1. 16
  1.  

  2. 8

    This is a very cool presentation (@kir0ul has thoughtfully provided a link to the original blog post and slides for those of us who aren’t bothered with video unless there’s really no alternative :P) and a lot of the literature it quotes is top-notch.

    There is – and this is in no way diminishing the usefulness or quality of this talk! – a caveat with many of these papers, though, and it’s worth keeping it in mind: they are academic papers, in narrow fields, which therefore (rightfully!) focus on narrow aspects, from which extrapolation is risky. The line between heeding the lessons of a well-researched paper and cargo culting is extraordinarily narrow. And, unfortunately, it doesn’t help that in the name of PowerPoint slide brevity, the slides occasionally draw slightly more general conclusion than a paper would warrant.

    Take, for example, this one. Its findings are as follows:

    Only 6.1%-16.7% of parameters set by majority of users

    54.1% of parameters are rarely set by any user

    Only 1.8%-7.8% of parameters are configured by more than 90% of users

    Up to 48.5% of config issues are about difficulty finding or setting parameters

    Up to 53.3% of config errors are due to users’ staying with default values incorrectly

    Searching user manuals by keywords is not efficient to help users identify parameters

    from which the author concludes that “developers create a lot more configuration options than people use”.
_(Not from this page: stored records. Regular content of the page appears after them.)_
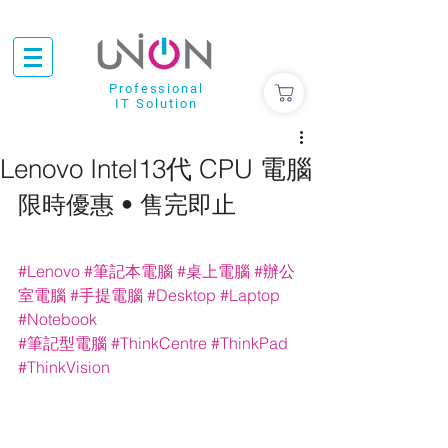
Professional
IT Solution
Lenovo Intel13代 CPU 電腦
限時優惠 • 售完即止
#Lenovo
#筆記本電腦
#桌上電腦
#辦公
室電腦
#手提電腦
#Desktop
#Laptop
#Notebook
#筆記型電腦
#ThinkCentre
#ThinkPad
#ThinkVision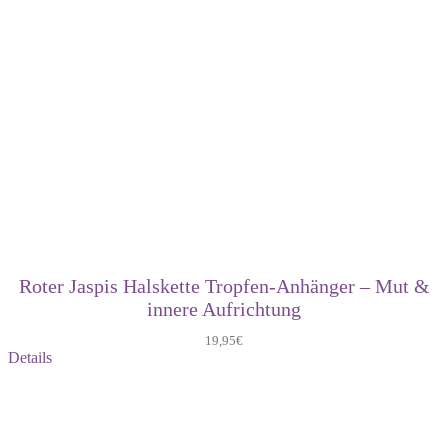
Roter Jaspis Halskette Tropfen-Anhänger – Mut &
innere Aufrichtung
19,95
€
Details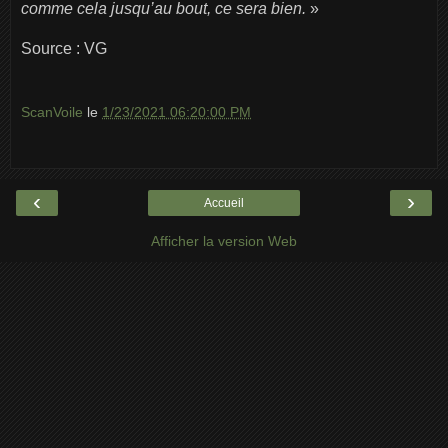
comme cela jusqu’au bout, ce sera bien.
»
Source : VG
ScanVoile
le
1/23/2021 06:20:00 PM
‹
›
Accueil
Afficher la version Web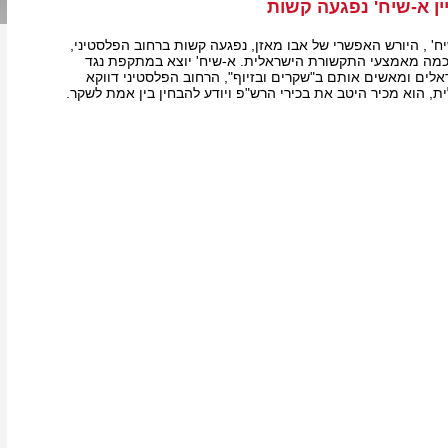
ן א-שיח' נפגעה קשות
ח' , היורש האפשרי של אבו מאזן, נפגעה קשות ברחוב הפלסטיני,
בכמה מאמצעי התקשורת הישראלית. א-שיח' יוצא במתקפת נגד
ים ומאשים אותם ב"שקרים ובזיוף", הרחוב הפלסטיני דווקא
, הוא מכיר היטב את בכירי הרש"פ ויודע להבחין בין אמת לשקר.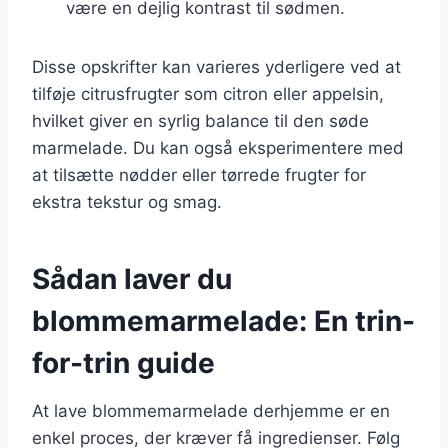
være en dejlig kontrast til sødmen.
Disse opskrifter kan varieres yderligere ved at
tilføje citrusfrugter som citron eller appelsin,
hvilket giver en syrlig balance til den søde
marmelade. Du kan også eksperimentere med
at tilsætte nødder eller tørrede frugter for
ekstra tekstur og smag.
Sådan laver du
blommemarmelade: En trin-
for-trin guide
At lave blommemarmelade derhjemme er en
enkel proces, der kræver få ingredienser. Følg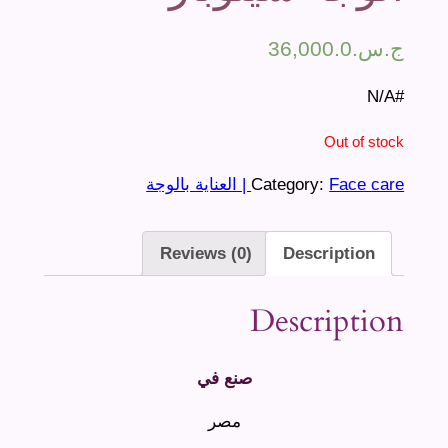
ج.س.
36,000.0
#N/A
Out of stock
Face care | العناية بالوجة
Category:
Reviews (0)
Description
Description
صنع في
مصر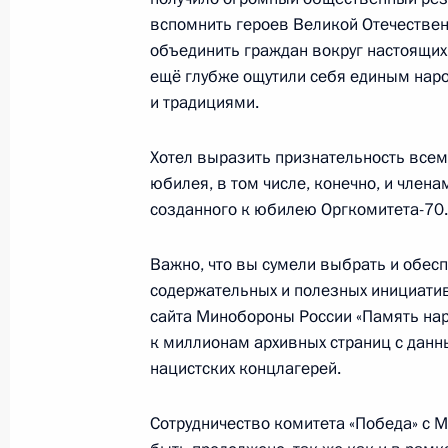
вспомнить героев Великой Отечествен
объединить граждан вокруг настоящих
7 апреля 2016 года, четверг
ещё глубже ощутили себя единым наро
Медиафорум региональных и мест
и традициями.
и справедливость»
Хотел выразить признательность всем,
7 апреля 2016 года, 17:00
Санкт-Петербург
юбилея, в том числе, конечно, и члена
созданного к юбилею Оргкомитета-70.
6 апреля 2016 года, среда
Важно, что вы сумели выбрать и обесп
содержательных и полезных инициатив
Рабочая встреча с губернатором И
сайта Минобороны России «Память нар
Левченко
к миллионам архивных страниц с данн
6 апреля 2016 года, 18:45
Москва, Кремль
нацистских концлагерей.
Сотрудничество комитета «Победа» с М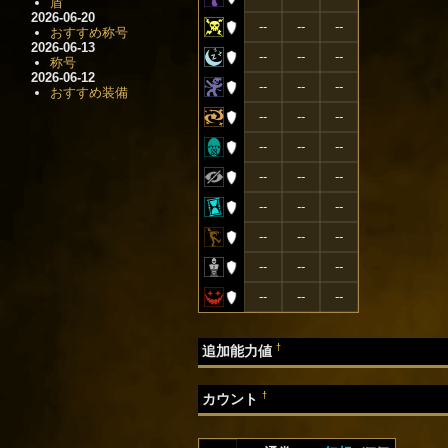
盾
2026-06-20
--
--
--
おすすめ称号
2026-06-13
--
--
--
称号
2026-06-12
--
--
--
おすすめ装備
--
--
--
--
--
--
--
--
--
--
--
--
--
--
--
--
--
--
--
--
--
†
追加能力値
†
カウント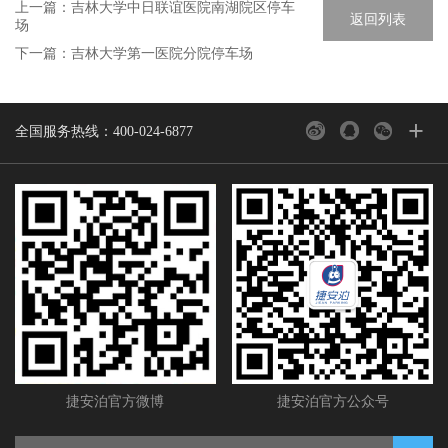
上一篇：
吉林大学中日联谊医院南湖院区停车
返回列表
场
下一篇：
吉林大学第一医院分院停车场
+
全国服务热线：400-024-6877
捷安泊官方微博
捷安泊官方公众号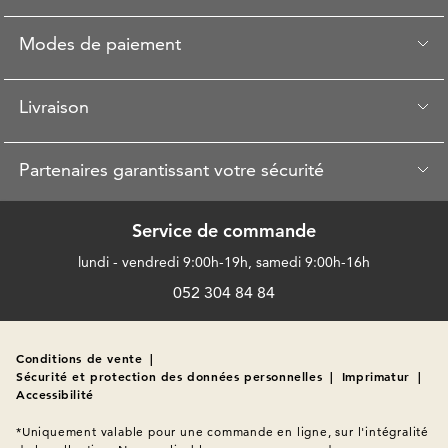
Modes de paiement
Livraison
Partenaires garantissant votre sécurité
Service de commande
lundi - vendredi 9:00h-19h, samedi 9:00h-16h
052 304 84 84
Conditions de vente
|
Sécurité et protection des données personnelles
|
Imprimatur
|
Accessibilité
*Uniquement valable pour une commande en ligne, sur l'intégralité 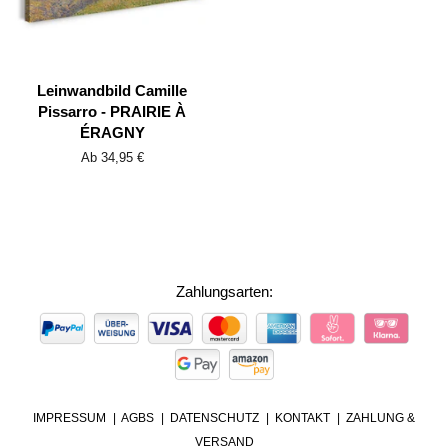
Leinwandbild Camille
Pissarro - PRAIRIE À
ÉRAGNY
Ab 34,95 €
Zahlungsarten:
ZAHLUNGSARTEN
IMPRESSUM
AGBS
DATENSCHUTZ
KONTAKT
ZAHLUNG &
VERSAND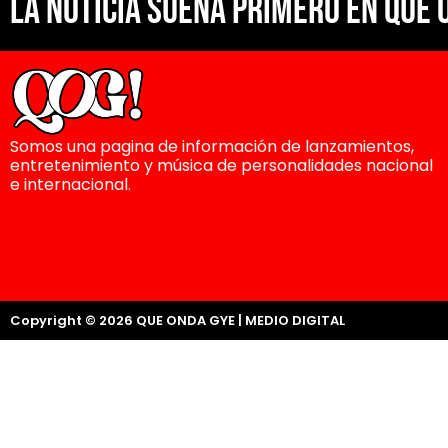
La noticia suena primero en Que 
Somos una pagina de información de lanzamientos,
entretenimiento y música de personalidades nacional
e internacional.
Copyright © 2026 QUE ONDA GYE | MEDIO DIGITAL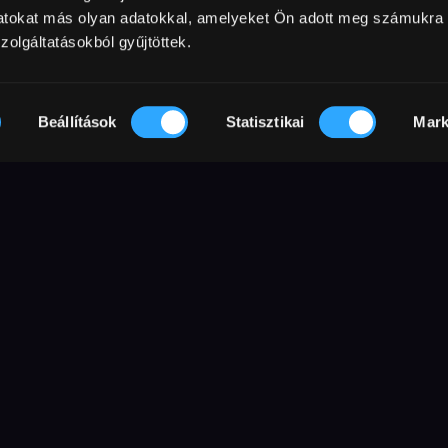
datokat más olyan adatokkal, amelyeket Ön adott meg számukra
zolgáltatásokból gyűjtöttek.
rán ráébred, hogy újra szerelemre
életet kezd: családját hátrahagyva kezdi
Beállítások
Statisztikai
Mark
zerettei nem nézik jó szemmel a
csolatuk egyre feszültebbé válik.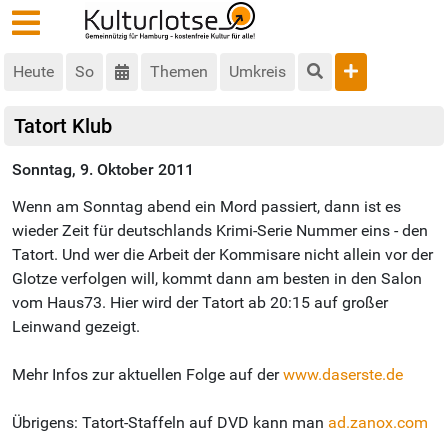
Heute
So
Themen
Umkreis
Tatort Klub
Sonntag, 9. Oktober 2011
Wenn am Sonntag abend ein Mord passiert, dann ist es
wieder Zeit für deutschlands Krimi-Serie Nummer eins - den
Tatort. Und wer die Arbeit der Kommisare nicht allein vor der
Glotze verfolgen will, kommt dann am besten in den Salon
vom Haus73. Hier wird der Tatort ab 20:15 auf großer
Leinwand gezeigt.
Mehr Infos zur aktuellen Folge auf der
www.daserste.de
Übrigens: Tatort-Staffeln auf DVD kann man
ad.zanox.com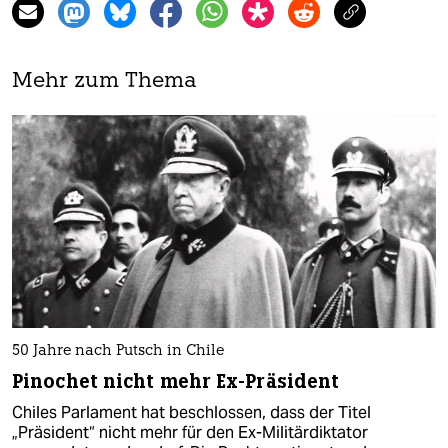
Mehr zum Thema
50 Jahre nach Putsch in Chile
Pinochet nicht mehr Ex-Präsident
Chiles Parlament hat beschlossen, dass der Titel
„Präsident“ nicht mehr für den Ex-Militärdiktator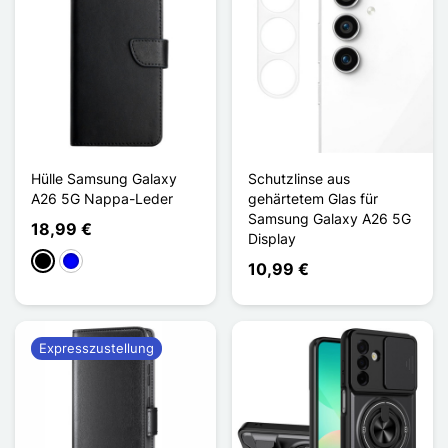
Hülle Samsung Galaxy
Schutzlinse aus
A26 5G Nappa-Leder
gehärtetem Glas für
Samsung Galaxy A26 5G
18,99 €
Display
Schwarz
Blau
10,99 €
Expresszustellung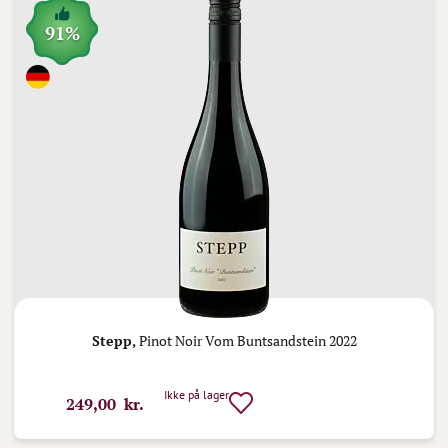
91%
Stepp,
Pinot Noir Vom Buntsandstein 2022
Ikke på lager
249,00 kr.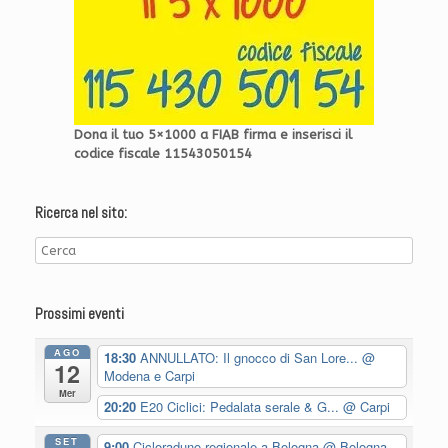
Dona il tuo 5×1000 a FIAB firma e inserisci il
codice fiscale 11543050154
Ricerca nel sito:
Prossimi eventi
AGO
18:30
ANNULLATO: Il gnocco di San Lore...
@
12
Modena e Carpi
Mer
20:20
E20 Ciclici: Pedalata serale & G...
@ Carpi
SET
9:00
Cicloraduno regionale a Bologna
@ Bologna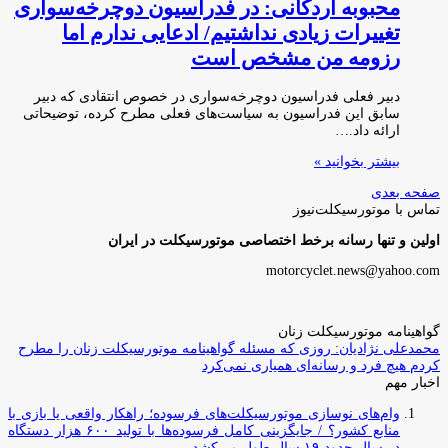
محبوبه اردکانی: در فدراسیون دوچرخه‌سواری
تغییرات زیادی نداشتیم/ ادعایی ندارم اما
رزومه من مشخص است
دبیر فعلی فدراسیون دوچرخه‌سواری در خصوص انتقادی که دبیر
سابق این فدراسیون به سیاست‌های فعلی مطرح کرده، توضیحاتی
ارائه داد.…
بیشتر بخوانید »
صفحه بعدی
تماس با موتورسیکلت‌نیوز
اولین و تنها رسانه برخط اختصاصی موتورسیکلت در ایران
motorcyclet.news@yahoo.com
گواهینامه موتورسیکلت زنان
محمدعلی نژادیان: روزی که مسئله گواهینامه موتورسیکلت زنان را مطرح
کردم هیچ فرد و رسانه‌ای همیاری نمی‌کرد
اخبار مهم
وام‌های نوسازی موتورسیکلت‌های فرسوده؛ راهکار واقعی یا بازی با
منابع کشور؟ / جایگزینی کامل فرسوده‌ها با تولید ۶۰۰ هزار دستگاه
در سال حدود ۱۹ سال طول می‌کشد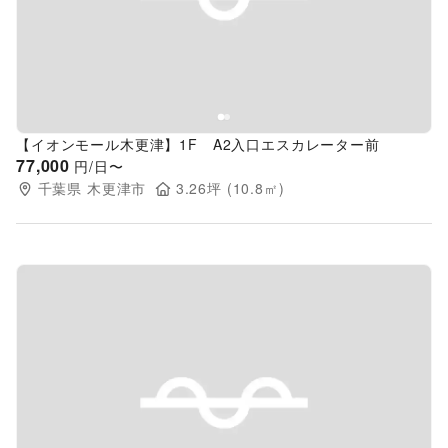
Previous slide
Next s
【イオンモール木更津】1F A2入口エスカレーター前
77,000
円/日〜
千葉県
木更津市
3.26
坪 (
10.8
㎡)
Previous slide
Next s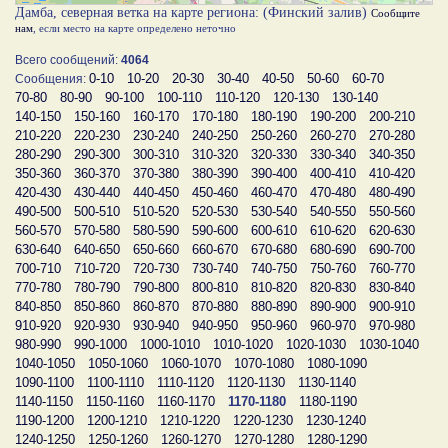
Дамба, северная ветка на карте региона: (Финский залив)
Сообщите
нам
, если место на карте определено неточно
Всего сообщений:
4064
0-10
10-20
20-30
30-40
40-50
50-60
60-70
Сообщения:
70-80
80-90
90-100
100-110
110-120
120-130
130-140
140-150
150-160
160-170
170-180
180-190
190-200
200-210
210-220
220-230
230-240
240-250
250-260
260-270
270-280
280-290
290-300
300-310
310-320
320-330
330-340
340-350
350-360
360-370
370-380
380-390
390-400
400-410
410-420
420-430
430-440
440-450
450-460
460-470
470-480
480-490
490-500
500-510
510-520
520-530
530-540
540-550
550-560
560-570
570-580
580-590
590-600
600-610
610-620
620-630
630-640
640-650
650-660
660-670
670-680
680-690
690-700
700-710
710-720
720-730
730-740
740-750
750-760
760-770
770-780
780-790
790-800
800-810
810-820
820-830
830-840
840-850
850-860
860-870
870-880
880-890
890-900
900-910
910-920
920-930
930-940
940-950
950-960
960-970
970-980
980-990
990-1000
1000-1010
1010-1020
1020-1030
1030-1040
1040-1050
1050-1060
1060-1070
1070-1080
1080-1090
1090-1100
1100-1110
1110-1120
1120-1130
1130-1140
1140-1150
1150-1160
1160-1170
1170-1180
1180-1190
1190-1200
1200-1210
1210-1220
1220-1230
1230-1240
1240-1250
1250-1260
1260-1270
1270-1280
1280-1290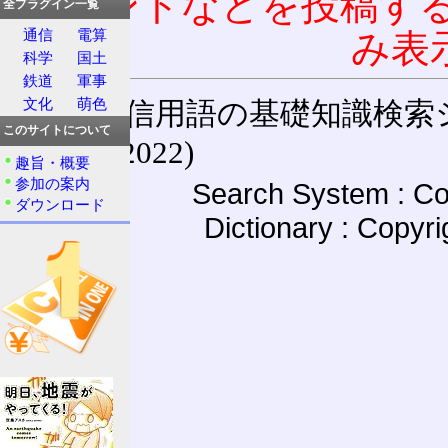
コメントなどを投稿す
全プラグイン一覧
通信
電算
み表
科学
国土
鉄道
軍事
文化
萌色
通信用語の基礎知識検索システム W
このサイトについて
(27-May-2022)
趣旨・概要
参加の案内
Search System : Co
ダウンロード
Dictionary : Copyr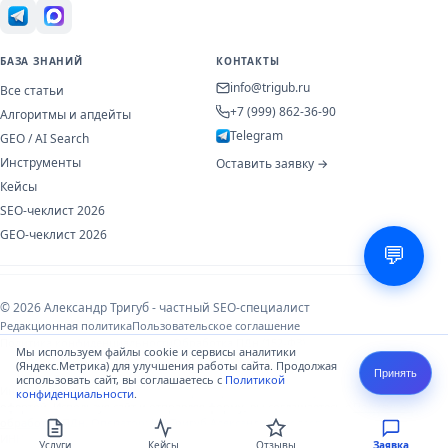
БАЗА ЗНАНИЙ
КОНТАКТЫ
info@trigub.ru
Все статьи
+7 (999) 862-36-90
Алгоритмы и апдейты
Telegram
GEO / AI Search
Инструменты
Оставить заявку →
Кейсы
SEO-чеклист 2026
GEO-чеклист 2026
💬
© 2026 Александр Тригуб - частный SEO-специалист
Редакционная политика
Пользовательское соглашение
Политика конфиденциальности
Обработка ПДн (152-ФЗ)
Мы используем файлы cookie и сервисы аналитики
(Яндекс.Метрика) для улучшения работы сайта. Продолжая
Принять
использовать сайт, вы соглашаетесь с
Политикой
Информация носит справочный характер и не является публичной
конфиденциальности
.
офертой. Используя сайт и отправляя форму, вы соглашаетесь с
Политикой
обработки ПДн
. Оператор: ИП Тригуб Александр Николаевич,
ИНН 920400013869, Зеленоград, Крюковская пл., 1.
Услуги
Кейсы
Отзывы
Заявка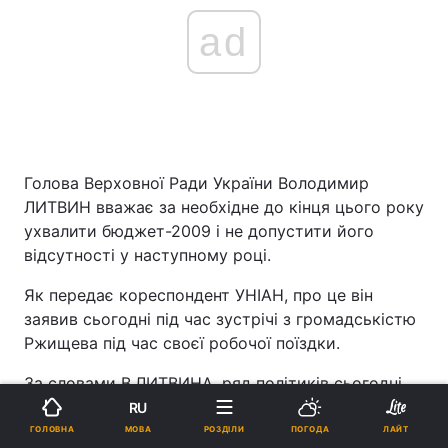
ad
Голова Верховної Ради України Володимир
ЛИТВИН вважає за необхідне до кінця цього року
ухвалити бюджет-2009 і не допустити його
відсутності у наступному році.
Як передає кореспондент УНІАН, про це він
заявив сьогодні під час зустрічі з громадськістю
Ржищева під час своєї робочої поїздки.
За словами В.ЛИТВИНА, ряд політиків сьогодні
виступають за те, аби не ухвалювати бюджет, і
RU
щоб кожен наступний місяць фінансувався на
МОВА
ГОЛОВНА
РОЗДІЛИ
ПОГОДА
ЛАЙТ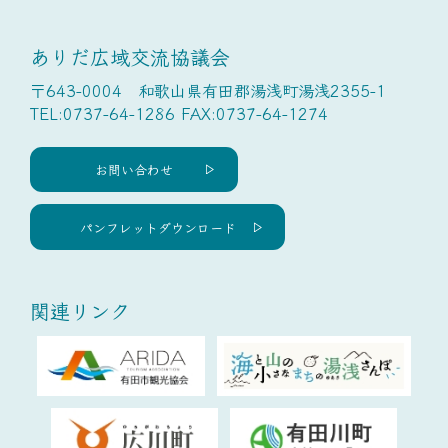
ありだ広域交流協議会
〒643-0004 和歌山県有田郡湯浅町湯浅2355-1
TEL:0737-64-1286 FAX:0737-64-1274
お問い合わせ
パンフレットダウンロード
関連リンク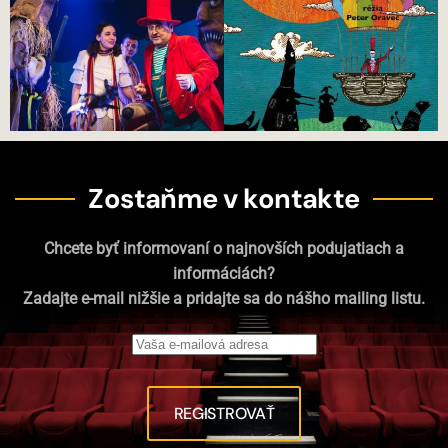
Zostaňme v kontakte
Chcete byť informovaní o najnovších podujatiach a
informáciách?
Zadajte e-mail nižšie a pridajte sa do nášho mailing listu.
REGISTROVAŤ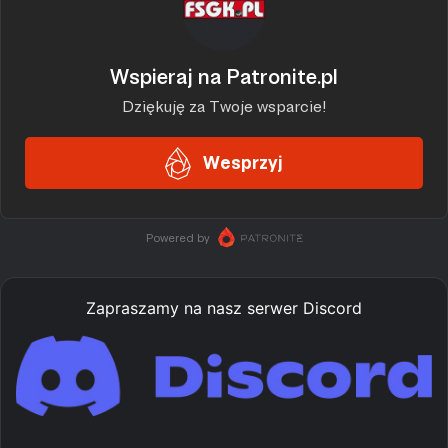
:
Zapraszamy na nasz serwer Discord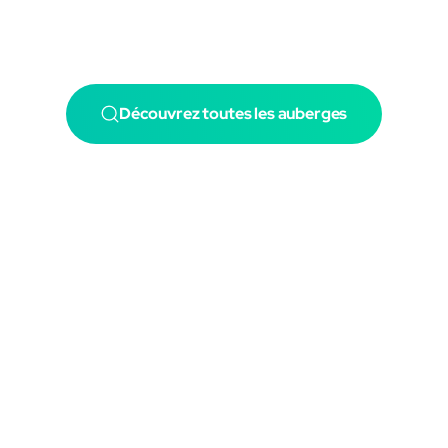
Découvrez toutes les auberges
    Which is technically true. There are a bunch of caveats about these figures related to how data was obtained (which the paper acknowledges), but there’s also an extra factor to consider, which is inherent to the sample and methodology, and is sort of acknowledged but not discussed in too much detail (because academic papers are that way, I’m not implying the author is somehow dishonest).

    The paper uses a sample of four tools: Apache, MySQL, an unnamed Storage-A, and Hadoop. With the exception of Hadoop, all of these had been in development for more than twenty years at the time the paper was written, and they’re all infrastructure tools. Any twenty year-old infrastructure tool is bound to have hundreds of configuration options that are no longer relevant for an infrastructure deployed today, but are critical for infrastructures that were deployed 15 years ago and has been in continuous operation ever since.

    Lots of default settings that nobody bothers to touch anymore are things that are now de-facto standards but haven’t always been, and are relevant for interacting with legacy systems (e.g. file name encodings), or standard practices that are nonetheless not universal.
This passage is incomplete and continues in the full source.